I had the chance to ride a S-Works SL-3 Roubaix about a month ago while I was at the 2011 dealer event in Colorado and was pretty impressed. Since I race and own a S-Works Tarmac SL-3, I always lean toward the fast , nimble , quick accelerating bike. I can say that out of all the Roubaixs I have rode in the past, this one was the most spirited by far. I still would not trade it for my Tarmac, but it was pretty lively with some "get up and go".


----------



## BenH (Dec 28, 2001)

Thanks. Just curious how the Tarmac handles over rougher pavement. The roads around here aren't exactly horrible but my tolerance for saddle punishment has dropped a bit. I used to race and still like the way a race bike handles. I know the Tarmac's used to have a bit of a harsh ride reputation (not compared to other race bikes perhaps).


----------



## jrob1775 (Jan 21, 2010)

BenH said:


> Thanks. Just curious how the Tarmac handles over rougher pavement. The roads around here aren't exactly horrible but my tolerance for saddle punishment has dropped a bit. I used to race and still like the way a race bike handles. I know the Tarmac's used to have a bit of a harsh ride reputation (not compared to other race bikes perhaps).


If you Like the way a race bike handles then get the Tarmac. I have no problems with it on rough roads or even dirt roads. When it comes down to it, you can't have your cake and eat it too. To make a race bike with good acceleration, you give up some rear end copliance. I have no problem accepting a stiffer ride in the name of performance.:thumbsup:


----------



## PJ352 (Dec 5, 2007)

BenH said:


> Thanks. Just curious how the Tarmac handles over rougher pavement. The roads around here aren't exactly horrible but my tolerance for saddle punishment has dropped a bit. I used to race and still like the way a race bike handles. I know the Tarmac's used to have a bit of a harsh ride reputation (not compared to other race bikes perhaps).

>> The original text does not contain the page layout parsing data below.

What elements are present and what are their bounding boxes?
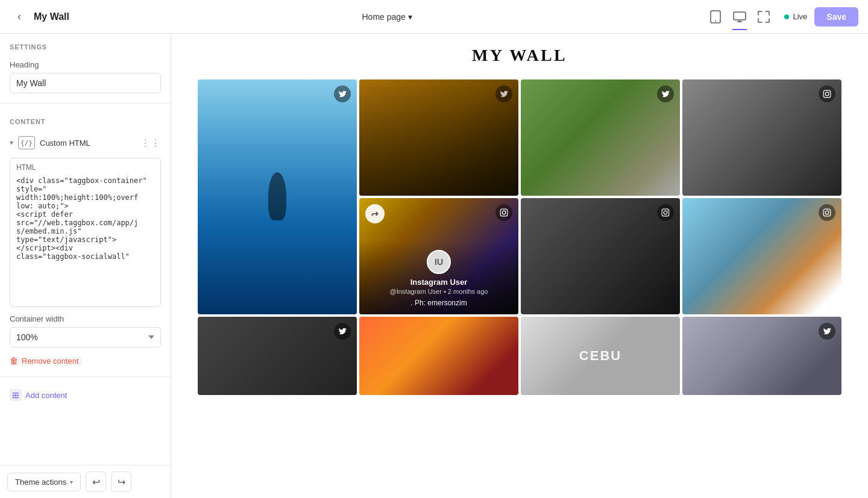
live-indicator: Live [784, 12, 807, 21]
user-handle: @Instagram User • 2 months ago [366, 288, 511, 295]
instagram-icon-1 [819, 86, 835, 102]
page-dropdown[interactable]: Home page ▾ [357, 10, 417, 24]
html-icon: {/} [18, 136, 35, 149]
svg-point-10 [664, 211, 667, 214]
content-divider [0, 376, 171, 377]
html-editor-label: HTML [10, 158, 160, 174]
twitter-icon-4 [334, 323, 351, 340]
photo-cell-basketball [359, 79, 518, 196]
svg-rect-6 [500, 209, 508, 216]
svg-point-8 [506, 210, 506, 211]
heading-label: Heading [10, 60, 161, 69]
canvas-inner: MY WALL [188, 34, 851, 407]
photo-cell-mech2 [198, 317, 357, 395]
item-menu-icon[interactable]: ⋮⋮ [140, 137, 161, 149]
photo-cell-person-dog [682, 198, 841, 314]
main-layout: SETTINGS Heading CONTENT ▾ {/} Custom HT… [0, 34, 868, 498]
topbar-center: Home page ▾ [69, 10, 705, 24]
undo-button[interactable]: ↩ [86, 472, 106, 492]
svg-point-14 [829, 210, 829, 211]
wings-overlay: IU Instagram User @Instagram User • 2 mo… [359, 240, 518, 314]
page-dropdown-label: Home page [362, 12, 406, 22]
html-item-label: Custom HTML [40, 139, 136, 148]
content-label: CONTENT [0, 108, 171, 130]
redo-icon: ↪ [118, 476, 125, 488]
remove-content-button[interactable]: 🗑 Remove content [0, 350, 171, 372]
wall-title: MY WALL [188, 46, 851, 65]
remove-content-label: Remove content [22, 356, 79, 366]
theme-actions-button[interactable]: Theme actions ▾ [7, 473, 81, 491]
settings-label: SETTINGS [0, 34, 171, 55]
instagram-icon-2 [495, 204, 512, 221]
photo-grid: IU Instagram User @Instagram User • 2 mo… [188, 79, 851, 314]
user-avatar: IU [427, 250, 451, 274]
heading-input[interactable] [10, 73, 161, 93]
cebu-text: CEBU [579, 348, 621, 364]
svg-rect-2 [734, 12, 746, 20]
chevron-down-icon: ▾ [70, 479, 73, 485]
svg-rect-12 [823, 209, 831, 216]
photo-caption: . Ph: emersonzim [366, 299, 511, 307]
expand-view-button[interactable] [753, 6, 775, 28]
svg-rect-3 [823, 90, 831, 98]
instagram-icon-4 [819, 204, 835, 221]
chevron-down-icon: ▾ [408, 12, 412, 22]
canvas: MY WALL [171, 34, 868, 498]
sidebar: SETTINGS Heading CONTENT ▾ {/} Custom HT… [0, 34, 171, 498]
svg-point-7 [502, 211, 506, 214]
photo-cell-cebu: CEBU [521, 317, 680, 395]
container-width-select[interactable]: 100% 90% 80% [10, 327, 161, 347]
mobile-view-button[interactable] [705, 6, 726, 28]
page-title: My Wall [34, 11, 69, 22]
svg-point-11 [667, 210, 668, 211]
user-name: Instagram User [366, 278, 511, 287]
settings-divider [0, 103, 171, 104]
save-button[interactable]: Save [814, 7, 858, 26]
svg-point-1 [715, 20, 716, 22]
twitter-icon-1 [334, 86, 351, 102]
add-content-label: Add content [25, 391, 67, 400]
heading-field: Heading [0, 55, 171, 98]
svg-point-4 [825, 92, 829, 96]
add-icon: ⊞ [10, 389, 22, 401]
back-button[interactable]: ‹ [10, 7, 29, 26]
theme-actions-label: Theme actions [15, 478, 66, 487]
custom-html-item: ▾ {/} Custom HTML ⋮⋮ [0, 130, 171, 155]
undo-icon: ↩ [92, 476, 100, 488]
sidebar-bottom: Theme actions ▾ ↩ ↪ [0, 465, 171, 498]
expand-arrow-icon[interactable]: ▾ [10, 139, 13, 147]
desktop-view-button[interactable] [729, 6, 750, 28]
add-content-button[interactable]: ⊞ Add content [10, 389, 161, 401]
html-editor-textarea[interactable] [10, 174, 160, 307]
instagram-icon-3 [657, 204, 674, 221]
twitter-icon-3 [657, 86, 674, 102]
photo-cell-sunset [359, 317, 518, 395]
topbar: ‹ My Wall Home page ▾ Live Save [0, 0, 868, 34]
trash-icon: 🗑 [10, 356, 18, 366]
photo-grid-row3: CEBU [188, 317, 851, 395]
photo-cell-mech [521, 198, 680, 314]
photo-cell-diver [198, 79, 357, 314]
photo-cell-restaurant [521, 79, 680, 196]
svg-point-13 [825, 211, 829, 214]
html-editor: HTML [10, 158, 161, 307]
container-width-label: Container width [10, 314, 161, 323]
topbar-icons [705, 6, 775, 28]
share-icon[interactable] [365, 204, 385, 223]
live-dot [784, 14, 789, 19]
photo-cell-wings: IU Instagram User @Instagram User • 2 mo… [359, 198, 518, 314]
photo-cell-bike [682, 79, 841, 196]
twitter-icon-6 [819, 323, 835, 340]
container-width-field: Container width 100% 90% 80% [0, 310, 171, 350]
photo-cell-person-cam [682, 317, 841, 395]
live-label: Live [793, 12, 807, 21]
add-content-area: ⊞ Add content [0, 382, 171, 408]
svg-point-5 [829, 92, 829, 92]
svg-rect-9 [662, 209, 669, 216]
redo-button[interactable]: ↪ [111, 472, 131, 492]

If you're on the fence regarding the Tarmac, I suggest riding a couple of models. That IME is the best way to determine preferences. Also, I'm of the opinion that geometry, tire pressure and wheelset (among other factors) have as much bearing on ride quality as the frame material/ design itself, so if you decide to test ride the Tarmac, estmate the PSI based on your weight and road conditions. Most riders overinflate their tires.
http://www.michelinbicycletire.com/michelinbicycle/index.cfm?event=airpressure.view

Lastly, if you don't require the added stiffness of the higher end Tarmacs and are willing to forego a couple of lbs., the Elite and Comp models are IMO/E great bikes for the price.


----------